One of the simplest methods of extracting information is vishing (voice phishing – phoning and requesting information). A C31A operative recently used a number of phone calls to persuade the manager of a ‘secure’ outsourced service desk for a sensitive law enforcement agency that he was an internal IT auditor. He extracted sensitive information and also arranged to be invited onsite to continue the audit.
“It’s a real eye-opener for some companies as to just what we can do,” said the operative. “Often this type of social engineering activity will be done alongside checking the computer systems by ‘penetration testing’ and means we can provide a detailed security report with recommendations,” he added.
Tactics will change depending on the part of the world in which the company is working.
“It is relatively easy for a UK national to pass himself off as a different kind of UK national in an English-speaking domestic environment,” explained the operative. “However, in Africa, social engineering activities will often be less straightforward and greater preparation, reconnaissance and stealth is required.
“Africa is a vast continent with several distinct cultures, many different languages, and few, if any, unifying themes. Knowledge of local customs in Mombasa may not translate to success in Marrakech. Background research and the addition of intimate local knowledge, therefore, is vital if a task is to be scoped for feasibility and then executed effectively.
“For example, we would observe the pattern of life at a physical security checkpoint and understand the cultural and ethnic variables at play – who gets waived through; who gets a forensic check; what level of language interaction is expected etc?
“A good example of this is airport security, where there is a reliance on technical countermeasures and methods of detection (e-passports, scanners), a plethora of agencies and moving parts, and the potential to identify vulnerabilities in between these sequences of activity.
“In these situations, for the social engineer, the two must-haves are time (to observe, to plan, to exploit an identified vulnerability) and a copy of the ‘Rough Guide’ to an area, to ensure that at least a base level of cultural knowledge is understood and utilised.”
Africa also poses another different problem for the social engineer.
“There is the increased physical danger from the commonality of lawless or ungoverned zones, terrorist organisations, armed populations and routinely armed police and security guard forces, which you may not ordinarily face in the UK or Europe,” explained the operative.
“Using local resources as either advisors or, as appropriate, operators, is an option which may be effective under certain circumstances, but needs to be carefully managed in terms of skill level, knowledge transfer and, of course, duty of care.”
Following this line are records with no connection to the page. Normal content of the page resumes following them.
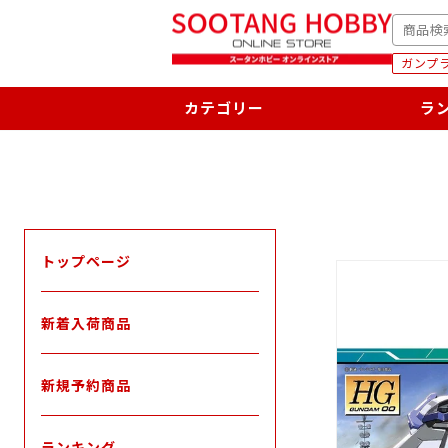
次
SEARC
へ
ガンプラ
カテゴリー
ラ
トップページ
新着入荷商品
新規予約商品
ランキング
Matt Horan, who founded C3IA Solutions in 2006 with Keith Parsons, added: “We have noticed a sharp rise in demand for our social engineering service. We often tell businesses whose cyber-security we’re responsible for that they are leaving themselves wide open to attack from other areas.
“Proving this by sending in an operative is usually quite an eye-opener for clients and really focuses their minds on their security and training for staff.
“Training, education and improving the awareness of staff can greatly reduce the likelihood of an intruder gaining access and the negative impact should they succeed.”